#### WORK TO COMPLETE:
In the material below, find each line with the word "records" and list it.
______________________________
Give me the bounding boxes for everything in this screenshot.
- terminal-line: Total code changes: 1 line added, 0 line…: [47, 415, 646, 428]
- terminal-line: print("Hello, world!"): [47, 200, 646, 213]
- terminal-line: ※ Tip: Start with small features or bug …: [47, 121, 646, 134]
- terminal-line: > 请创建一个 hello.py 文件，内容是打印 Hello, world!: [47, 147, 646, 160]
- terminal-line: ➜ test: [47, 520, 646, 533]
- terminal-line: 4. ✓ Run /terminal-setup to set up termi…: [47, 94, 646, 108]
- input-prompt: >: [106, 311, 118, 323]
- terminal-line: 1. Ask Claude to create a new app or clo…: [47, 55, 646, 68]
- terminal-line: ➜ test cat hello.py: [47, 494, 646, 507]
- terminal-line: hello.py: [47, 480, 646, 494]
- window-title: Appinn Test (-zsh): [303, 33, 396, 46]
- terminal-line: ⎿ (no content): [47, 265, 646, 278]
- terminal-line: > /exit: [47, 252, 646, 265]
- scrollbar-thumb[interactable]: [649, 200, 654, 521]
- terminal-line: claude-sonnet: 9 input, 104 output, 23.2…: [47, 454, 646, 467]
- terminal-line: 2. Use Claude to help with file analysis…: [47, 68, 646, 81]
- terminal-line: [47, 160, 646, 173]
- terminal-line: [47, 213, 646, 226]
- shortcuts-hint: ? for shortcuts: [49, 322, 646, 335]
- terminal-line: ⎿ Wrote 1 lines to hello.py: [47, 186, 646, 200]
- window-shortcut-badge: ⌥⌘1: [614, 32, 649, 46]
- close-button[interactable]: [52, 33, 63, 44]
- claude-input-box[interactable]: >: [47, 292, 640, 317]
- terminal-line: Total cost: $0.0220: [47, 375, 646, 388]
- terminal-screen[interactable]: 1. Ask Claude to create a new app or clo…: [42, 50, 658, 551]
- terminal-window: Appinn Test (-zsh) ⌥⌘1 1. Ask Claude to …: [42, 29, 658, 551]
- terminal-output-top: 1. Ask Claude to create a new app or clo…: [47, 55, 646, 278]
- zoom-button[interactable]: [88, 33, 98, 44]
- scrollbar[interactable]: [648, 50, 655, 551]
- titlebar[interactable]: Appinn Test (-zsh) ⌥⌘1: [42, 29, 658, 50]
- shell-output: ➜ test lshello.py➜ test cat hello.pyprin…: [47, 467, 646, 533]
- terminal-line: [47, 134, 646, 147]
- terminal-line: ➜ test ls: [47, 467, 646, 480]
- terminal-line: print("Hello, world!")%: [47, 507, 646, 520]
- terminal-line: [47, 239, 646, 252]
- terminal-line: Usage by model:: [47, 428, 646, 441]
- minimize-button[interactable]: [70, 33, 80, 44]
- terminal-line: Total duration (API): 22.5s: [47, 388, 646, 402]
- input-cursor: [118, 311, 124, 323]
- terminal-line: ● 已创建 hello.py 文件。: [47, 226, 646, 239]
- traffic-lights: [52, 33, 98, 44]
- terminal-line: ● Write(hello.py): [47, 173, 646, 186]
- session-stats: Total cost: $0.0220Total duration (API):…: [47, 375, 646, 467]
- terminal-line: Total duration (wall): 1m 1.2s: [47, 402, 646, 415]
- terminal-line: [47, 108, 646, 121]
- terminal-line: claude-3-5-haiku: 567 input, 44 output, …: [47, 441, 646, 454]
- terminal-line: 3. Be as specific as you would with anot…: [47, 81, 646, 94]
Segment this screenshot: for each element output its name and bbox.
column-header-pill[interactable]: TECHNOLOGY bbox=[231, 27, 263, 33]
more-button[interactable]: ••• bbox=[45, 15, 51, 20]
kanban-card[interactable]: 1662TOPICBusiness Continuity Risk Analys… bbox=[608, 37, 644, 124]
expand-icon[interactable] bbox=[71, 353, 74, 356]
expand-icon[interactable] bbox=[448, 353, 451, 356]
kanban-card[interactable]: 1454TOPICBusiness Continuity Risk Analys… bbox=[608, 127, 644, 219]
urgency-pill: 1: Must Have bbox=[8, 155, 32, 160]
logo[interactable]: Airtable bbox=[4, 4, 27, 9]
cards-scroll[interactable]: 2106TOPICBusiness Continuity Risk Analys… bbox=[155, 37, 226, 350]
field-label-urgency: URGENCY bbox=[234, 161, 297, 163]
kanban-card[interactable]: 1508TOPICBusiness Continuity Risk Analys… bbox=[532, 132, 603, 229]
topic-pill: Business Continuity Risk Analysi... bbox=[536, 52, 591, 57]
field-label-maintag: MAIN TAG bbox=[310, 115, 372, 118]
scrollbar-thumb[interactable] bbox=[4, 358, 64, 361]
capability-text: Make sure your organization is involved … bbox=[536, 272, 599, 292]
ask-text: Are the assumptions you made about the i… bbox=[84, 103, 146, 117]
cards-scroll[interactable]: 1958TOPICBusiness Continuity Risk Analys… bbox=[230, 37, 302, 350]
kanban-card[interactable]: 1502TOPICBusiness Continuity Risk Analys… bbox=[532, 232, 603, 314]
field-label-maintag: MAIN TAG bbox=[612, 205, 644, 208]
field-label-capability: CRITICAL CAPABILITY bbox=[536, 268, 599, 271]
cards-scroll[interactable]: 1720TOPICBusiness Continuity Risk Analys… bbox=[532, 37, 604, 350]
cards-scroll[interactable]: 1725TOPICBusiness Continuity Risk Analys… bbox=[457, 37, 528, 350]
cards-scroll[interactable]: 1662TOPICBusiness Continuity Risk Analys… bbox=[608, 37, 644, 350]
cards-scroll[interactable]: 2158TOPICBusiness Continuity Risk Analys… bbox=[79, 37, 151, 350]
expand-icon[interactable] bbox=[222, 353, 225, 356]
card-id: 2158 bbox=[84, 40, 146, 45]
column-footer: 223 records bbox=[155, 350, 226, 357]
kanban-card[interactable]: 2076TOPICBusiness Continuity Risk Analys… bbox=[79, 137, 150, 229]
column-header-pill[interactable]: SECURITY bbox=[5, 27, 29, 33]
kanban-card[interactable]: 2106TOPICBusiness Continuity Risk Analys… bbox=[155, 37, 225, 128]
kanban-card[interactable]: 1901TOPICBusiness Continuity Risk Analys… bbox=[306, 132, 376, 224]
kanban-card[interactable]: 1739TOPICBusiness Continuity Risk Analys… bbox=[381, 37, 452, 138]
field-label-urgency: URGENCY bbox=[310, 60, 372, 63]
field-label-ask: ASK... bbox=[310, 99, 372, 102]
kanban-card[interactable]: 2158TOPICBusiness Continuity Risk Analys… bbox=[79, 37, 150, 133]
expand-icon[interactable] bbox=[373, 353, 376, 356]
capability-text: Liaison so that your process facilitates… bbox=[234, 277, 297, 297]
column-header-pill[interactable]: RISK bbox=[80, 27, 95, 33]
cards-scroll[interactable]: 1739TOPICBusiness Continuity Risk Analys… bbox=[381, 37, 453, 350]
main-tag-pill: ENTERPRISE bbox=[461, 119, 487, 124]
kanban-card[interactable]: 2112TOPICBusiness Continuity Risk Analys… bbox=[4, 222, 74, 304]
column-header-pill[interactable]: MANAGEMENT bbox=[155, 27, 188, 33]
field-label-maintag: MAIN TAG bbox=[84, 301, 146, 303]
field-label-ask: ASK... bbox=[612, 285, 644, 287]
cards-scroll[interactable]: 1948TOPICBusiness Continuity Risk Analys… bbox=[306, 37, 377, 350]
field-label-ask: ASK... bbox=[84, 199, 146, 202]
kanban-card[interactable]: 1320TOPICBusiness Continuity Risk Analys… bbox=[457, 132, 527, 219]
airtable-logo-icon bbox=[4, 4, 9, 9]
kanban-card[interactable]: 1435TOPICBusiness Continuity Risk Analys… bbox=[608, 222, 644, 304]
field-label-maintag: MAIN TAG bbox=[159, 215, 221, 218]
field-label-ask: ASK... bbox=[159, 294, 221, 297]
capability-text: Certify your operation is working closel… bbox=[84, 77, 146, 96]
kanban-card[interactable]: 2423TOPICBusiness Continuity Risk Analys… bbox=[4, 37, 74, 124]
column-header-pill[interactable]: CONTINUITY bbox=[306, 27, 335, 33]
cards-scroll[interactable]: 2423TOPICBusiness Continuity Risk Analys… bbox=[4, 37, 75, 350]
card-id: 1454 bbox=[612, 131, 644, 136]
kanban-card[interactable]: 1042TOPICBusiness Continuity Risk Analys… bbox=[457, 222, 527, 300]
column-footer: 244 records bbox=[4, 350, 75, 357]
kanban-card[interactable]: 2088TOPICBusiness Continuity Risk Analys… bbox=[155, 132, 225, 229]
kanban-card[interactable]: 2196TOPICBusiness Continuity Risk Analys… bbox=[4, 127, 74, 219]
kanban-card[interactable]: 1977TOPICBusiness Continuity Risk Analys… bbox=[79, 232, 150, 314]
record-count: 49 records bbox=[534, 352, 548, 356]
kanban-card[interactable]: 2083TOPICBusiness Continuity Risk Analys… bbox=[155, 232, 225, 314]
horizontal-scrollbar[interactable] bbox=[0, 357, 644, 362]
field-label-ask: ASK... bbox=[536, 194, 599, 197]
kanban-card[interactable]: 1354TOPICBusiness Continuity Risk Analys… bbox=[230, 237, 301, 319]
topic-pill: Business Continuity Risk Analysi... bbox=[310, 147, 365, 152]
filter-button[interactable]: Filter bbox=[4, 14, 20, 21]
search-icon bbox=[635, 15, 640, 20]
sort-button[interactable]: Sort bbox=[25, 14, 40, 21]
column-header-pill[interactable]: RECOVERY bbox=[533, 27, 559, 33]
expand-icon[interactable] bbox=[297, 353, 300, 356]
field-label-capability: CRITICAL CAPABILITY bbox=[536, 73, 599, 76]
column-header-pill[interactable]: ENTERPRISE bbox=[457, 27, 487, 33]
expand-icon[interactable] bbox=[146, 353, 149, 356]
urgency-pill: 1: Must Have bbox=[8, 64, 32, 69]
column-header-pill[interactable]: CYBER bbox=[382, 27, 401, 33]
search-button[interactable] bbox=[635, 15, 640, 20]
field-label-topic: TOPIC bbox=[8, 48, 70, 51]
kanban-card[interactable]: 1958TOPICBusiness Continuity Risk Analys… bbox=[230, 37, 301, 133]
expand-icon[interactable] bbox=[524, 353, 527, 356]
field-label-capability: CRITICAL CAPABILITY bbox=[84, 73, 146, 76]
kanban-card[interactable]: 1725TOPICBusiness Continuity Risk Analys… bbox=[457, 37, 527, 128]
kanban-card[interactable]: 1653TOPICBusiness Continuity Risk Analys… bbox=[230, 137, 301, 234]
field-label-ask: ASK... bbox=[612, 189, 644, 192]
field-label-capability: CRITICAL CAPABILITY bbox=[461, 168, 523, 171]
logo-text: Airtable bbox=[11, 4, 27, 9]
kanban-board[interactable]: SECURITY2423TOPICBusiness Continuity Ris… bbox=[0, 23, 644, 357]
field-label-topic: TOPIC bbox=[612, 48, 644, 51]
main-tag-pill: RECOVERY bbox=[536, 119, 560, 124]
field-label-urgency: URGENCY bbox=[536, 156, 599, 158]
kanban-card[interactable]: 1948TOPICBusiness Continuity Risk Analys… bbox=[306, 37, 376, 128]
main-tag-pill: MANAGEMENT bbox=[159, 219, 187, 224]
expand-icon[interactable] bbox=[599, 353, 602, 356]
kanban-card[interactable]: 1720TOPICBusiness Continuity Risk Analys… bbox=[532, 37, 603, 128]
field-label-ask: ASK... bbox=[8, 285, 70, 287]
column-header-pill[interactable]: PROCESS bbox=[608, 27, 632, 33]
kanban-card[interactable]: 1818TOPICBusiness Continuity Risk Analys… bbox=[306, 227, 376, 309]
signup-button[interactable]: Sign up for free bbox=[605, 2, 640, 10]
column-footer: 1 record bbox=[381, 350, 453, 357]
______________________________
#### ANSWER TO THIS PROBLEM:
column-footer: 223 records bbox=[155, 350, 226, 357]
column-footer: 244 records bbox=[4, 350, 75, 357]
record-count: 49 records bbox=[534, 352, 548, 356]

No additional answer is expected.